Assignment
Each line below from the "Italienische Verben" line through the "m the substrata" line, those two included, must be restated word for word; the pictures must not be.

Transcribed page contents
------------------------------
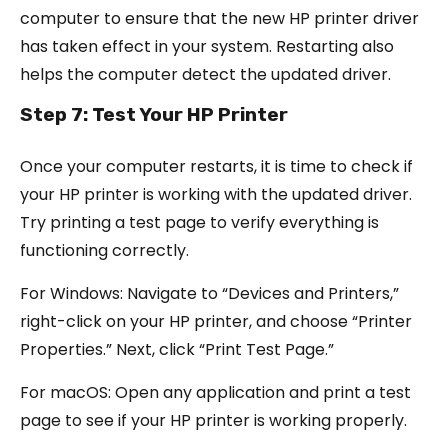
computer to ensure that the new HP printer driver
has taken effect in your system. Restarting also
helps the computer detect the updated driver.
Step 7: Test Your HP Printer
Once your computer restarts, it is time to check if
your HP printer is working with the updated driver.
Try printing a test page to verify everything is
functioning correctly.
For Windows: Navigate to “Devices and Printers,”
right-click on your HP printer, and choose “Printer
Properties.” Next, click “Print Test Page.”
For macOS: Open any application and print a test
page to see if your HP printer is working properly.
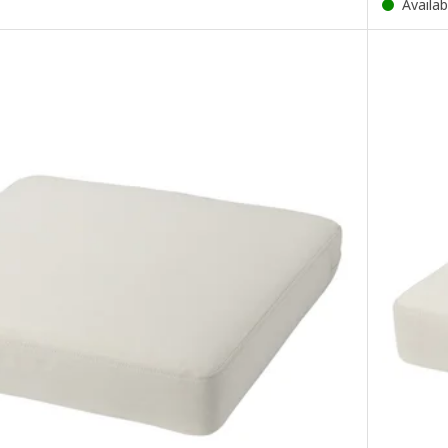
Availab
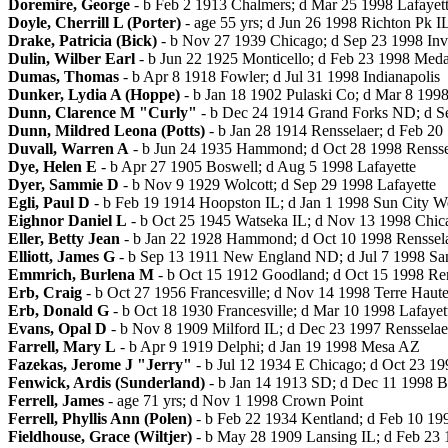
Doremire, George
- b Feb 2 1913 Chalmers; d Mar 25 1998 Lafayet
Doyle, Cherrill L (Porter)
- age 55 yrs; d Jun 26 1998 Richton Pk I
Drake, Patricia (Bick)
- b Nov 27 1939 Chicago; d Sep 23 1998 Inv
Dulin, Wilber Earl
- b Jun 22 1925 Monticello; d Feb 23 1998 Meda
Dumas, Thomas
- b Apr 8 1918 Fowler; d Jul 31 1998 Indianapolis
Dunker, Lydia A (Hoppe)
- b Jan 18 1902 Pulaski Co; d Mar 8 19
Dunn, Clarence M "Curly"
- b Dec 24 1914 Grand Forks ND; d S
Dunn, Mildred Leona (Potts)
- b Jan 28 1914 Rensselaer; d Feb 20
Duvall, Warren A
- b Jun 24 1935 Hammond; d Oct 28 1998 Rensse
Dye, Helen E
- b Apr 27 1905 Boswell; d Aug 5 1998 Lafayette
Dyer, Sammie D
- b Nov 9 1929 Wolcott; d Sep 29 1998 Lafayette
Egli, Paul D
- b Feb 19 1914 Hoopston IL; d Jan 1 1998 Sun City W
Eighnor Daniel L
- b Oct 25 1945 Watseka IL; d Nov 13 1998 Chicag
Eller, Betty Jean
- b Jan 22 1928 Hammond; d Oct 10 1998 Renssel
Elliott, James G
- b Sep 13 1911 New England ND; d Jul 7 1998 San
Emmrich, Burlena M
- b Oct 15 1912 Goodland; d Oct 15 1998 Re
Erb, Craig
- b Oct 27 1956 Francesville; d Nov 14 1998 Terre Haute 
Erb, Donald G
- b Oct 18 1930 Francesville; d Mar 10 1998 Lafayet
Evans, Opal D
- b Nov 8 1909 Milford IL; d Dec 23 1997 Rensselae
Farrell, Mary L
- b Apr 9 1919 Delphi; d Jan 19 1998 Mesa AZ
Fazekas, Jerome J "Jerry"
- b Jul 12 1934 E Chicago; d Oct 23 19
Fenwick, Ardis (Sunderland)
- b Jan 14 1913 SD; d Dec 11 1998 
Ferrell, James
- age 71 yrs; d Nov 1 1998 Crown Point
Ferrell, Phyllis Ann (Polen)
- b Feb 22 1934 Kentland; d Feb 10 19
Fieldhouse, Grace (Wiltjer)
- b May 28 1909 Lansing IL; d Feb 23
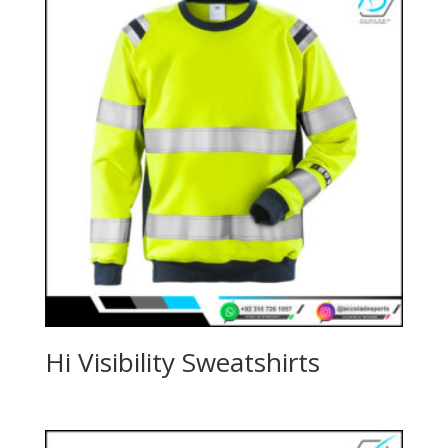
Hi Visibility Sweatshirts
------------------------------
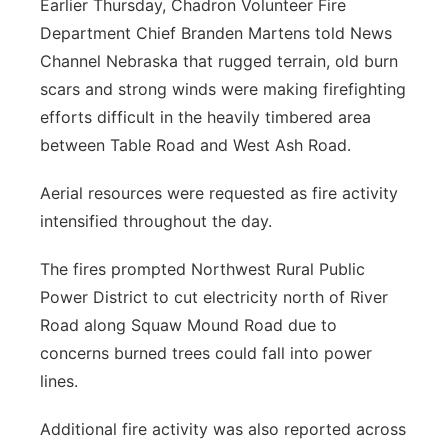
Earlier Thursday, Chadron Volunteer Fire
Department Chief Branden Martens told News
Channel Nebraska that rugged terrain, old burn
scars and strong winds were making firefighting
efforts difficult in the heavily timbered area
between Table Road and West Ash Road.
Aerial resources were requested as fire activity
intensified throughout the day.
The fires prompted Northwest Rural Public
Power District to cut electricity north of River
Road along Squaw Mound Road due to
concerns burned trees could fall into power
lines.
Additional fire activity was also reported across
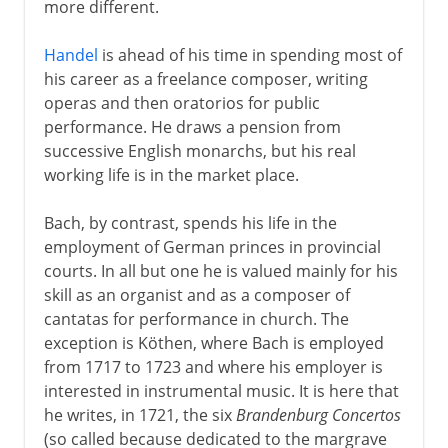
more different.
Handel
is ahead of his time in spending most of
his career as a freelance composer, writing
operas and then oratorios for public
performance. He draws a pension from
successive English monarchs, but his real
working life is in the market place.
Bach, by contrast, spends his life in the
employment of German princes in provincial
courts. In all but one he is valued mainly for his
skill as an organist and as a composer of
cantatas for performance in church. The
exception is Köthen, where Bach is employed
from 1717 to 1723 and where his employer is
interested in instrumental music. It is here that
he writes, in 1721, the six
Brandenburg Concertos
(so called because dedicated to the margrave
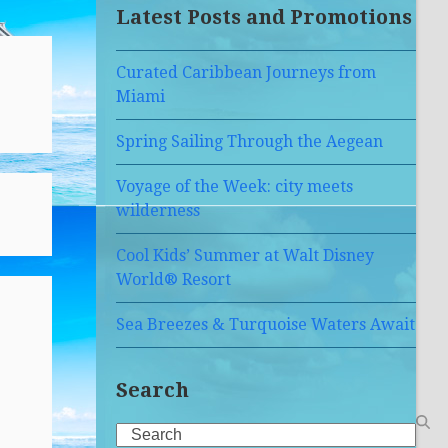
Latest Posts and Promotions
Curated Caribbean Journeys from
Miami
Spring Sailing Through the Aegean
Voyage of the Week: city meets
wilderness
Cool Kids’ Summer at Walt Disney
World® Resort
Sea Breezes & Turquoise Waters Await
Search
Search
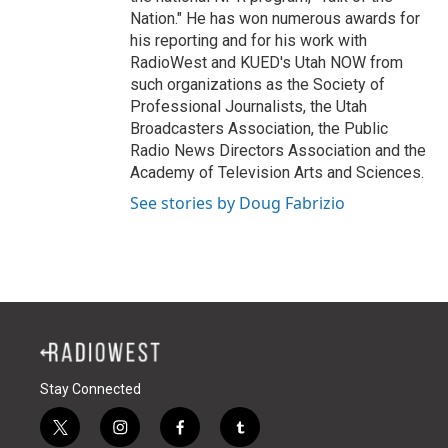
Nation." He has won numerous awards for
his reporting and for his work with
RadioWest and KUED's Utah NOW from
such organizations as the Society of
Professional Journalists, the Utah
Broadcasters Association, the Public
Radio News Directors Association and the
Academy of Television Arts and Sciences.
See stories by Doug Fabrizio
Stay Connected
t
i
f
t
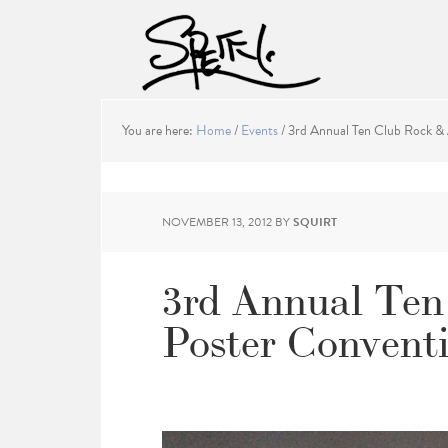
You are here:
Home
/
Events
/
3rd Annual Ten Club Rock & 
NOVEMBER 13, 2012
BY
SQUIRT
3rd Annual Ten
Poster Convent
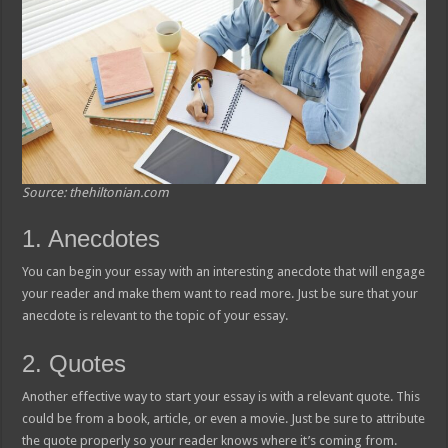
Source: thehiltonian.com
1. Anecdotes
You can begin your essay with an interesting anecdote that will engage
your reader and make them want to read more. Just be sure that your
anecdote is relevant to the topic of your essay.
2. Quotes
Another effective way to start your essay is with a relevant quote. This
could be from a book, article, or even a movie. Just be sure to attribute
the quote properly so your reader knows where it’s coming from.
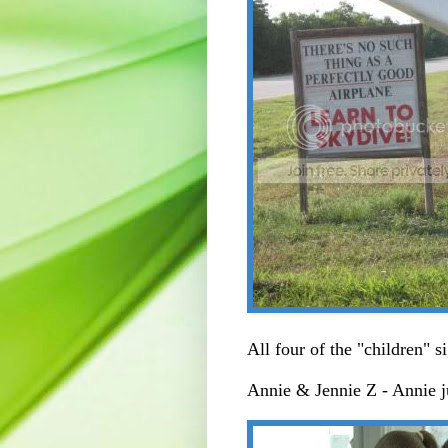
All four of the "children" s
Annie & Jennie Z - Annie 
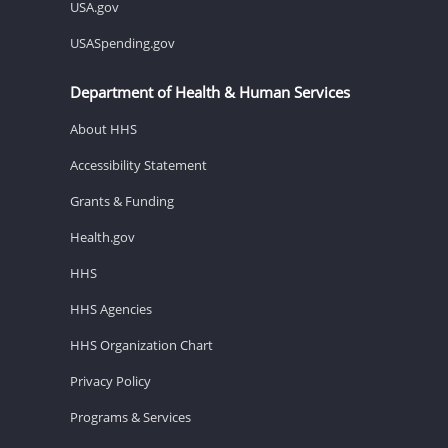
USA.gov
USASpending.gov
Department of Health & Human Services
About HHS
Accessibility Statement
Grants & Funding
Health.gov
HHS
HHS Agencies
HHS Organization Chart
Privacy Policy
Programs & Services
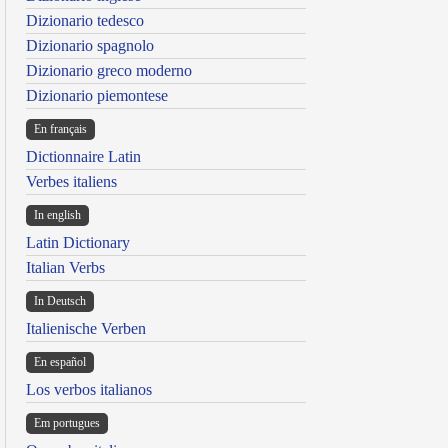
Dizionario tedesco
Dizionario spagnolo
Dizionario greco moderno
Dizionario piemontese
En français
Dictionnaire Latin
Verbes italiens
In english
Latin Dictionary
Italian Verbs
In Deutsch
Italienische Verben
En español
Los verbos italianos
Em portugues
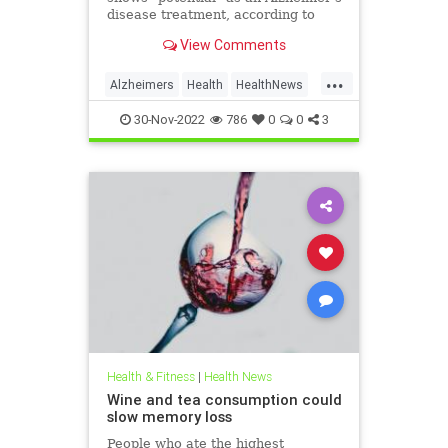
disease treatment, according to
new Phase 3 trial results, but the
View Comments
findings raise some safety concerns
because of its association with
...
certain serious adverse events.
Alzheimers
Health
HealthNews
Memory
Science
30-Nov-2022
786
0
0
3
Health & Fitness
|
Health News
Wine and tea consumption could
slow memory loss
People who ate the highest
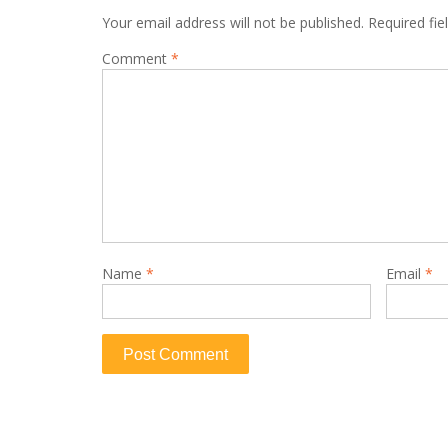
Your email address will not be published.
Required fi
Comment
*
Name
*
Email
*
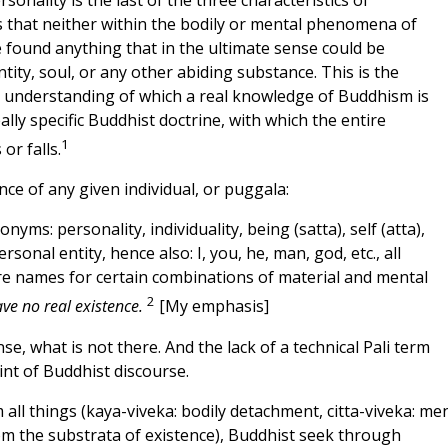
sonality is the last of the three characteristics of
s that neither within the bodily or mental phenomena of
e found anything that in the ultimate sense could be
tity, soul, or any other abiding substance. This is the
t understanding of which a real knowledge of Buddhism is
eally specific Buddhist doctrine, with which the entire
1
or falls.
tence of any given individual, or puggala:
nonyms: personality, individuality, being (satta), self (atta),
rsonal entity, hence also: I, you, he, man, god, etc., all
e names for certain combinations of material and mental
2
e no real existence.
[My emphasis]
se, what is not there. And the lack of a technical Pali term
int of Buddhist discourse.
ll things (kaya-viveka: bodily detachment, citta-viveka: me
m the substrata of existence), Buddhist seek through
------------------------------
Exercise result
Italienische Verben
En español
Los verbos italianos
Em portugues
disease treatment, according to
new Phase 3 trial results, but the
View Comments
findings raise some safety concerns
because of its association with
...
certain serious adverse events.
Alzheimers
Health
HealthNews
Memory
Science
30-Nov-2022
786
0
0
3
Health & Fitness
|
Health News
Wine and tea consumption could
slow memory loss
People who ate the highest
Your email address will not be published.
Required fi
Comment
*
Name
*
Email
*
sonality is the last of the three characteristics of
s that neither within the bodily or mental phenomena of
e found anything that in the ultimate sense could be
tity, soul, or any other abiding substance. This is the
t understanding of which a real knowledge of Buddhism is
eally specific Buddhist doctrine, with which the entire
1
or falls.
tence of any given individual, or puggala:
nonyms: personality, individuality, being (satta), self (atta),
rsonal entity, hence also: I, you, he, man, god, etc., all
e names for certain combinations of material and mental
2
e no real existence.
[My emphasis]
se, what is not there. And the lack of a technical Pali term
int of Buddhist discourse.
ll things (kaya-viveka: bodily detachment, citta-viveka: me
m the substrata of existence), Buddhist seek through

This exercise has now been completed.